A two-year investigation by US law enforcement authorities has resulted in one of the largest seizures of fake software ever in the U.S. and charges against 11 individuals, government officials said Thursday.
The 11 defendants from California, Washington and Texas have been charged with conspiring to distribute counterfeit computer software and documentation with a retail value of more than US$30 million, the U.S. Attorney's Office for the Central District of California said in a statement.
The value could rise to US$87 million, U.S. Attorney's Office spokesman Thom Mrozek said. When arresting the defendants and searching their homes, offices and storage facilities, Federal Bureau of Investigation agents stumbled upon an additional stockpile of more than US$56 million worth of fake Microsoft, Symantec and Adobe Systems products, he said.

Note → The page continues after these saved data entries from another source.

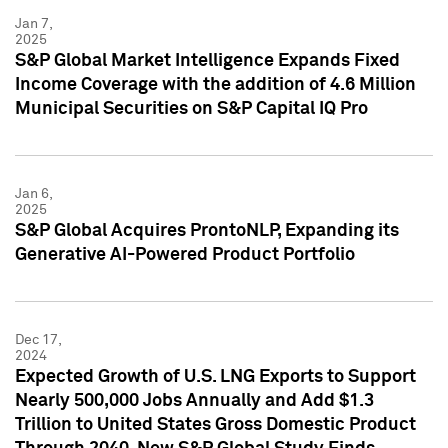
Jan 7,
2025
S&P Global Market Intelligence Expands Fixed
Income Coverage with the addition of 4.6 Million
Municipal Securities on S&P Capital IQ Pro
Jan 6,
2025
S&P Global Acquires ProntoNLP, Expanding its
Generative AI-Powered Product Portfolio
Dec 17,
2024
Expected Growth of U.S. LNG Exports to Support
Nearly 500,000 Jobs Annually and Add $1.3
Trillion to United States Gross Domestic Product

As part of the two-year probe, investigators have also seized CD copying and printing equipment, Mrozek said.
A bulk of the illegal products were Microsoft products. With a total street value of about US$80 million, this is the largest seizure of fake Microsoft products in history, the Redmond, Washington-based company said in a statement. Microsoft worked closely with the authorities in Los Angeles on the case, which was code-named "Digital Marauder."
The defendants have been indicted by a federal grand jury in Los Angeles and are scheduled to appear before a judge on September 20. If convicted, the defendants face maximum sentences of between 15 years and 75 years in federal prison, according to the U.S. Attorney's Office.